What to work on
Take every line from the data that has the word "presunta" in it.

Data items
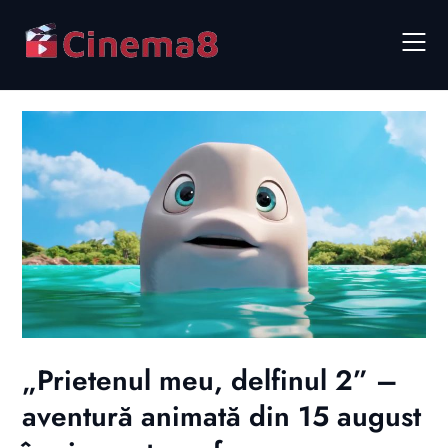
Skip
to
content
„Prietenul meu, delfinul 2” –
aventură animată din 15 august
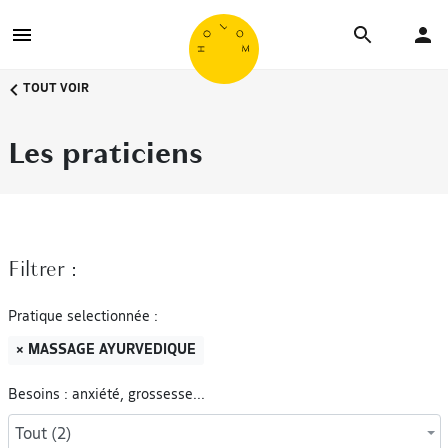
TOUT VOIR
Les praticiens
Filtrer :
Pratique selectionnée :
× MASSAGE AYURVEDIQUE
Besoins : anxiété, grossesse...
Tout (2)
* * *
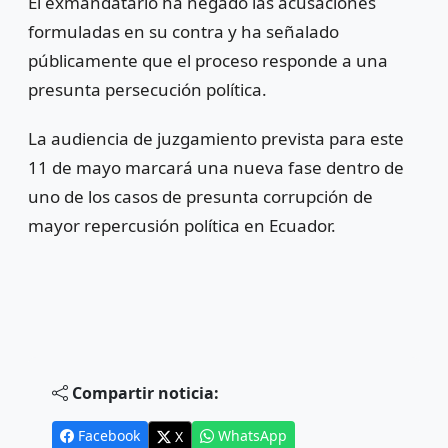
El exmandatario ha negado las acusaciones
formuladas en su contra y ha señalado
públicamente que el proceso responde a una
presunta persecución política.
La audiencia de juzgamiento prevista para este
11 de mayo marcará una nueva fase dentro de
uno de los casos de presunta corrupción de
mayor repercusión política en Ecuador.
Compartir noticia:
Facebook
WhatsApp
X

Response below
presunta persecución política.
uno de los casos de presunta corrupción de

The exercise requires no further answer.